Preoperative high-dose Steroids in Total Knee and Hip Arthroplasty - Protocols for three randomized controlled trials.

2020 
BACKGROUND Patients undergoing total knee arthroplasty (TKA) / total hip arthroplasty (THA) still experience moderate-severe postoperative pain despite optimized pain management regimes. Patients already on opioid-treatment, and pain catastrophizers (PCs) have a higher risk of postoperative pain. The use of preoperative intravenous high-dose glucocorticoids decreases postoperative pain after TKA and THA, but optimal dose is yet to be found, and the effect on subpopulations at high pain risk is unknown. AIM To investigate the effect of a higher than previously used dose of glucocorticoids (dexamethasone (DXM)), administered intravenously before surgery, as part of standardized fast-track regimen, on postoperative pain in TKA/THA subgroups.

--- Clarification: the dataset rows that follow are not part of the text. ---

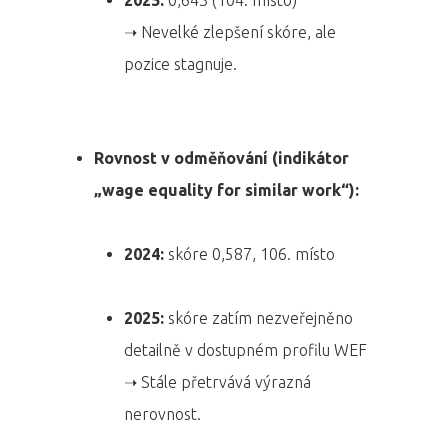
➝ Nevelké zlepšení skóre, ale
pozice stagnuje.
Rovnost v odměňování (indikátor
„wage equality for similar work“):
2024:
skóre 0,587, 106. místo
2025:
skóre zatím nezveřejněno
detailně v dostupném profilu WEF
➝ Stále přetrvává výrazná
nerovnost.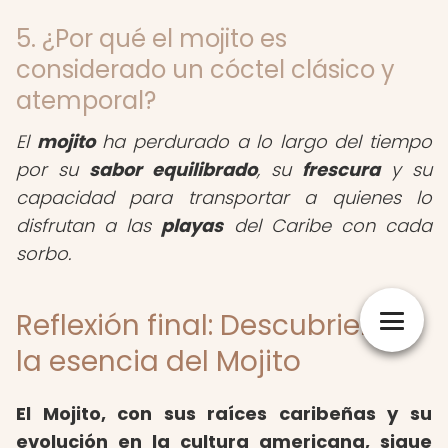
5. ¿Por qué el mojito es
considerado un cóctel clásico y
atemporal?
El
mojito
ha perdurado a lo largo del tiempo
por su
sabor equilibrado
, su
frescura
y su
capacidad para transportar a quienes lo
disfrutan a las
playas
del Caribe con cada
sorbo.
Reflexión final: Descubriendo
la esencia del Mojito
El Mojito, con sus raíces caribeñas y su
evolución en la cultura americana, sigue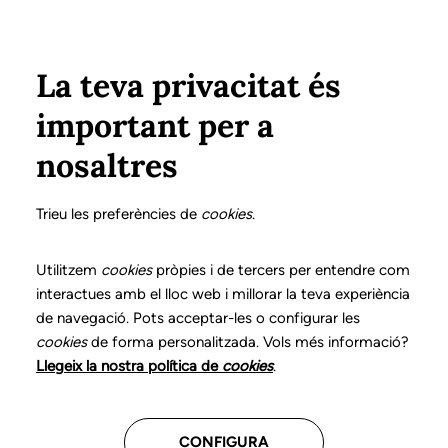
Vés al contingut
Configura
Xarxes Socials
ÀREA PRIVADA
La teva privacitat és
important per a
Inici
Col·legiats
Llistat de col·legiats/des
de ANDRÉS MONTEAGUDO, PATRICIA
de ANDRÉS MONTEAGUDO, PATRICIA
nosaltres
Nº 3450
de ANDRÉS
Trieu les preferències de
cookies
.
MONTEAGUDO,
Utilitzem
cookies
pròpies i de tercers per entendre com
interactues amb el lloc web i millorar la teva experiència
PATRICIA
de navegació. Pots acceptar-les o configurar les
cookies
de forma personalitzada. Vols més informació?
Llegeix la nostra política de
cookies
.
Última actualització d'aquestes dades: setembre del
2025
CONFIGURA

METHOD Three separate randomized, double-blinded, controlled trials are planned to compare a new higher dose DXM (1 mg/kg) to the earlier used high-dose DXM (0.3 mg/kg). Study 1: predicted Low Pain TKA; study 2: predicted High Pain Responder (HPR) TKA; study 3: predicted HPR THA. Predicted HPR groups consist of either PCs with PCS-score of ≥21 and/or history of ongoing opioid-treatment of 30 mg/day of morphine or equivalents >30 days. 408 patients in total are planned for inclusion (160 Low Pain TKA, 88 HPR TKA, 160 HPR THA). PRIMARY OUTCOME Pain upon ambulation in a 5-meter walk test 24 hours after surgery. Secondary outcomes include use of analgesics, rescue-opioids, antiemetics, cumulated pain, CRP, OR-SDS, QoR-15, quality of sleep, length of stay (LOS), reasons for hospitalization, readmission, morbidity and mortality. Patients are completed for follow-up on day 90. Recruiting commenced February 2019 and is expected to finish September 2020.